The CMP compositions of the invention optionally can include one or more oxidizing agent (e.g., to oxidize a component of the semiconductor surface, such as a metal component). Oxidizing agents suitable for use in the CMP compositions and methods of the present invention include, without limitation hydrogen peroxide, persulfate salts (e.g., ammonium monopersulfate, ammonium dipersulfate, potassium monopersulfate, and potassium dipersulfate), periodate salts (e.g., potassium periodate), salts thereof, and a combination of two or more of the foregoing. Preferably, the oxidizing agent is present in the composition in an amount sufficient to oxidize one or more selected metallic or semiconductor material present in the semiconductor wafer, as is well known in the semiconductor CMP art.
The CMP compositions of the invention can also optionally include suitable amounts of one or more other additive materials commonly included in CMP compositions, such as corrosion inhibitors, viscosity modifying agents, biocides, and the like.
In preferred embodiments, the CMP compositions further comprise a biocidal amount of a biocide (e.g., an isothiazolinone composition such as KATHON® biocide, available from Rohm and Haas).
The aqueous carrier can be any aqueous solvent, e.g., water, aqueous methanol, aqueous ethanol, a combination thereof, and the like. Preferably, the aqueous carrier is deionized water.
The CMP compositions of the invention preferably have a pH in the range of about 7 to about 9, more preferably about 7 to about 8. The CMP compositions can optionally comprise one or more pH buffering materials, for example, an acid such as hydrochloric acid, acetic acid, and the like, a base such as ammonia, sodium hydroxide, and the like, or a combination thereof, in addition to the other acidic and basic components of the composition (e.g., the organic amino compound and the acidic metal complexing agent).

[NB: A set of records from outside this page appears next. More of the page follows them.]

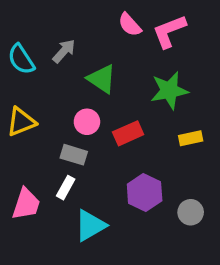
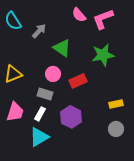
cyan semicircle: (21, 59) -> (13, 21), moved
yellow rectangle: (191, 138) -> (116, 104), moved
purple hexagon: (145, 193) -> (71, 117), moved
pink trapezoid: (26, 204) -> (15, 112), moved
cyan triangle: (90, 225) -> (39, 137), moved

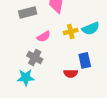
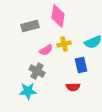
yellow cross: (71, 31) -> (64, 44), moved
blue rectangle: (85, 60) -> (81, 65), moved

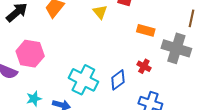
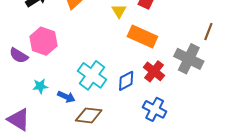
orange rectangle: (146, 30) -> (142, 37), moved, size x1.6
red cross: (144, 66) -> (154, 71), size x1.5

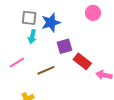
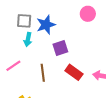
red rectangle: (82, 61) -> (74, 72), moved
brown line: (46, 70) -> (43, 73), turned -72

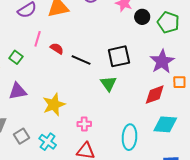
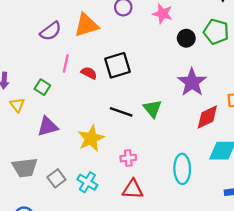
black circle: (142, 17) -> (186, 38), moved
black square: (119, 56) -> (118, 65), moved
black line: (81, 60) -> (121, 112), moved
purple star: (162, 61) -> (192, 82), moved

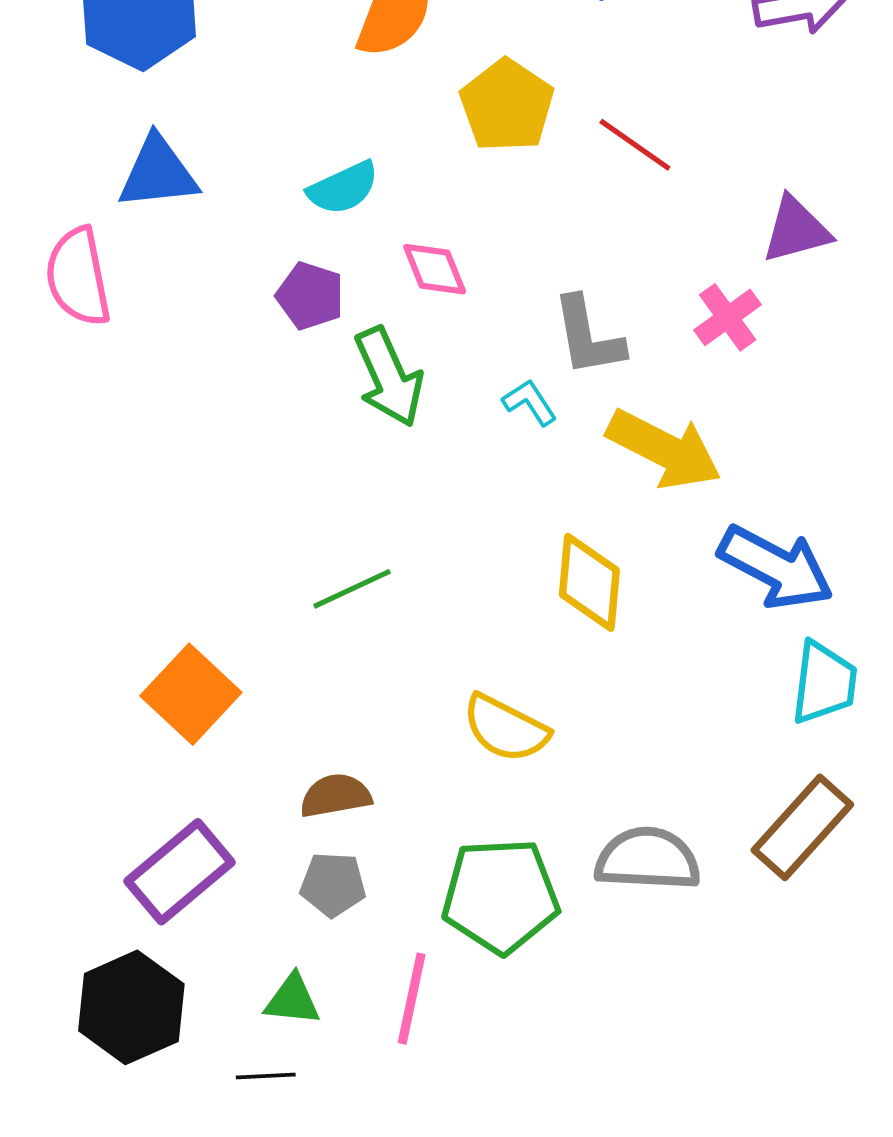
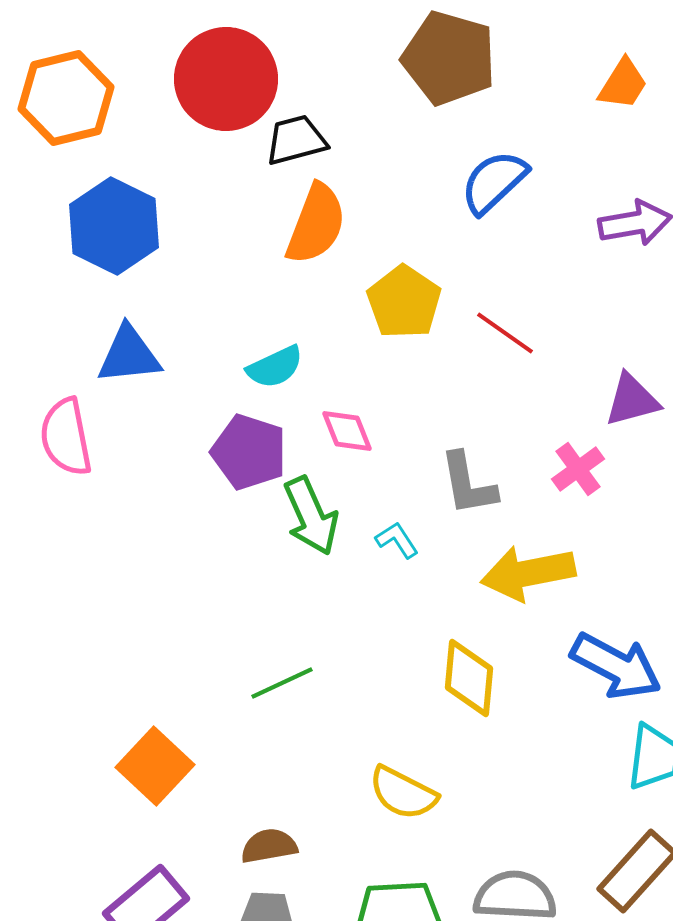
purple pentagon: (310, 296) -> (249, 452), size x1.4
cyan L-shape: (530, 402) -> (397, 540), moved
yellow arrow: (664, 449) -> (528, 573), turned 142

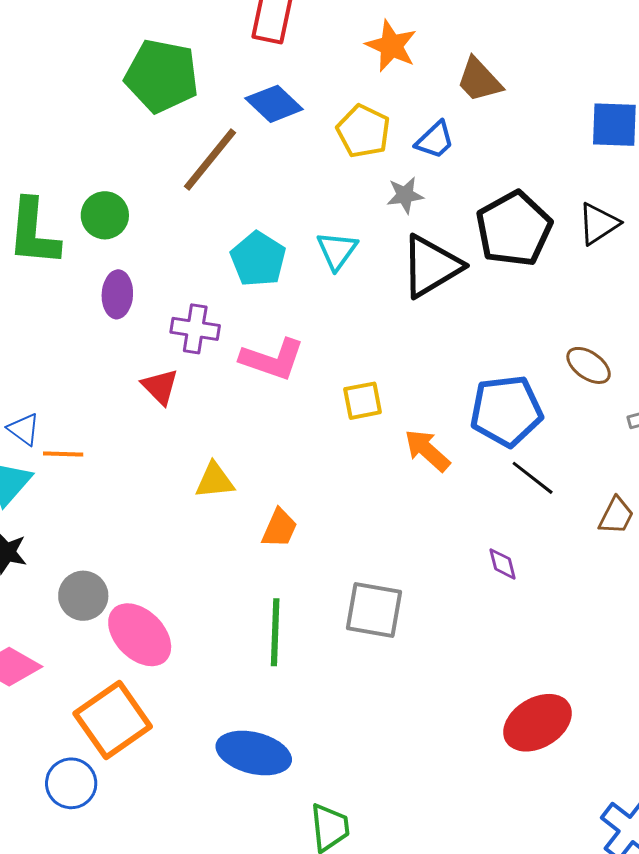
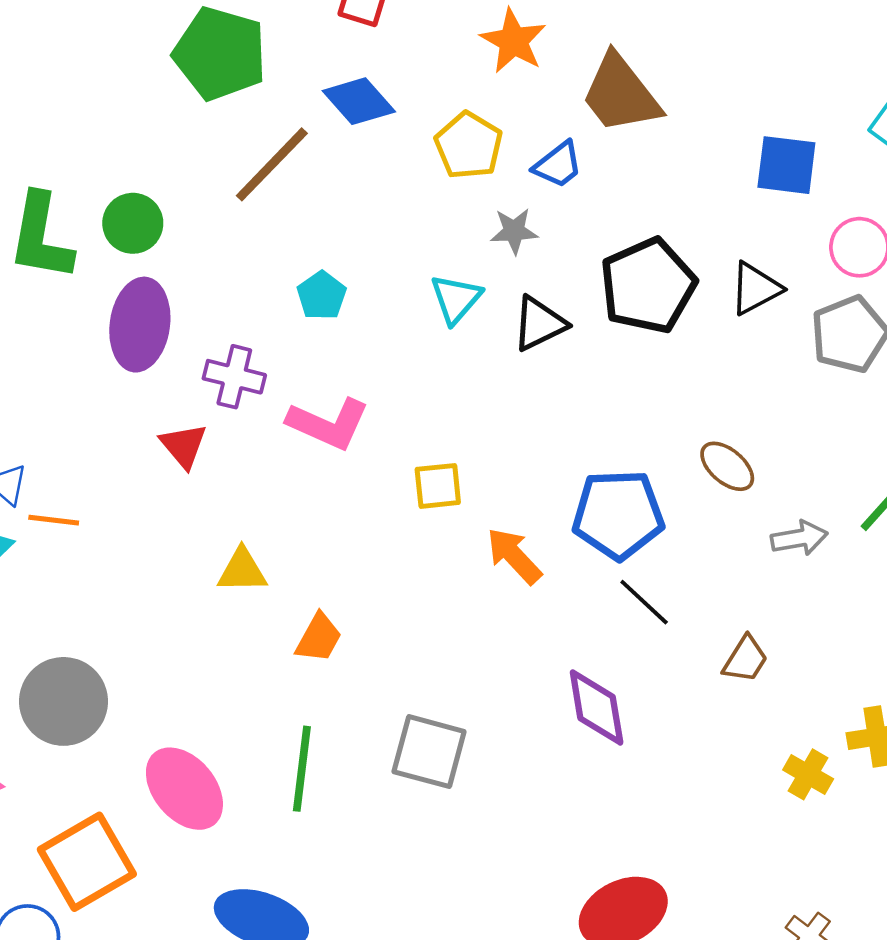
brown trapezoid: (479, 80) -> (621, 94), size x1.4
cyan triangle: (337, 251) -> (456, 299), moved
cyan pentagon: (258, 259) -> (322, 296), size x0.7
black triangle: (431, 266) -> (539, 324), size x0.7
purple ellipse: (117, 294) -> (140, 325), size x1.5
purple diamond: (502, 564) -> (597, 708), size x1.8
gray circle: (83, 596) -> (63, 701), size x1.4
pink ellipse: (140, 635) -> (184, 789), moved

The CMP compositions of the invention can be prepared by any suitable technique, many of which are known to those skilled in the art. The CMP composition can be prepared in a batch or continuous process. Generally, the CMP composition can be prepared by combining the components thereof in any order. The term “component” as used herein includes individual ingredients (e.g., abrasives, metal complexing agents, acids, bases, oxidizing agents, and the like), as well as any combination of ingredients. For example, an abrasive can be dispersed in water, and the metal complexing agent and the organic amino compound can be added, and mixed by any method that is capable of incorporating the components into the CMP composition. Typically, an oxidizing agent, when utilized, is not added to the CMP composition until the composition is ready for use in a CMP process, for example, the oxidizing agent can be added just prior to initiation of polishing. The pH can be adjusted at any suitable time.
The CMP compositions of the present invention also can be provided as a concentrate, which is intended to be diluted with an appropriate amount of aqueous solvent (e.g., water) prior to use. In such an embodiment, the CMP composition concentrate can include the various components dispersed or dissolved in aqueous solvent in amounts such that, upon dilution of the concentrate with an appropriate amount of aqueous solvent, each component of the polishing composition will be present in the CMP composition in an amount within the appropriate range for use.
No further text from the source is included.